Les Feuilles mortes se déroule dans une Finlande croisant, comme souvent chez Kaurismäki, les quelques signes du contemporain avec une direction artistique assez fifties (avec toujours Tati en référent maître). Parmi les marqueurs du présent, il y a ces incessants flashs info entendus à la radio, rendant compte des bombardements russes en Ukraine, des destructions de Marioupol à Kiev, d’un hôpital atteint par un lance-roquettes et de la triste comptabilité des blessé·es et des mort·es.
On pourrait trouver cette inscription dans l’actualité géopolitique un peu appuyée ; elle donne lieu à des plans assez beaux où les personnages écoutent les nouvelles dans un état de prostration et de mutité très kaurismäkien.
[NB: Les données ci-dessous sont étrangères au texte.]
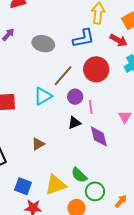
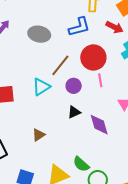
pink line: (91, 107) -> (100, 80), moved

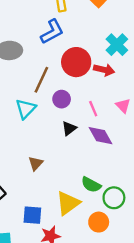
red arrow: (114, 27) -> (104, 70), moved
pink line: (100, 80) -> (93, 109), moved

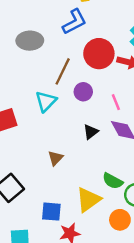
black triangle: (69, 128) -> (91, 132), moved

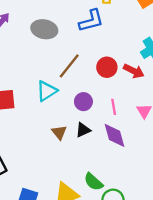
red circle: (99, 54) -> (107, 67), moved, size x0.7
purple circle: (83, 92) -> (83, 102), moved
brown triangle: (55, 158) -> (59, 132), moved, turned -35

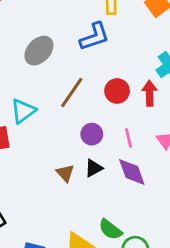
gray ellipse: (44, 29) -> (39, 51), turned -55
red arrow: (134, 71) -> (150, 93), turned -114
cyan triangle: (47, 91) -> (23, 111), moved

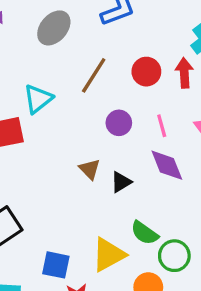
black triangle: (94, 168) -> (121, 182), moved

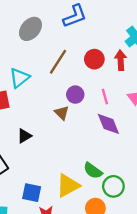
brown triangle: (90, 169) -> (62, 113), moved
black triangle: (121, 182) -> (24, 136), moved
Puis, au cœur du film, survient une scène vraiment fulgurante : l’héroïne écoute la radio, qui parle encore des frappes russes, et machinalement ouvre une enveloppe reçue au courrier le matin. On ne voit pas ce qu’elle lit, mais cette la lecture la saisit. Immédiatement, elle coupe le poste alimenté par une prise de courant (l’effet vintage kaurismäkien dont on parlait), puis toutes les installations électriques de sa cuisine, puis enfin la lumière, jusqu’à se retrouver dans le noir.
On devine la découverte d’une facture d’électricité au montant inhabituellement mirobolant – comme c’est le cas dans la plupart des pays du monde depuis la guerre en Ukraine. La façon dont Kaurismäki stylise, en un gag, toute la crise énergétique contemporaine, et ses implications sociales assassines, est admirable. Face aux plans de cette femme qui doit vivre chez elle dans le noir, c’est également d’autres images qui se surimpriment, imaginairement. Cela ressemble aussi à un couvre-feu en temps de guerre. Comme si, d’une certaine façon, c’étaient les nouvelles du bombardement de Kiev entendues à la radio qui avaient provoqué la panique de cette habitante. Debout dans sa cuisine, pétrifiée par l’angoisse, on ne sait pas ce qui l’effraie tant : la précarisation ou les massacres perpétrés non loin.
Un gag qui dit un drame, une image qui en suscite d’autres, l’incarnation d’une catastrophe humanitaire de façon métonymique et oblique par un pur personnage de fiction : c’est par les moyens du cinéma que quelque chose de l’Ukraine a très fortement palpité à Cannes.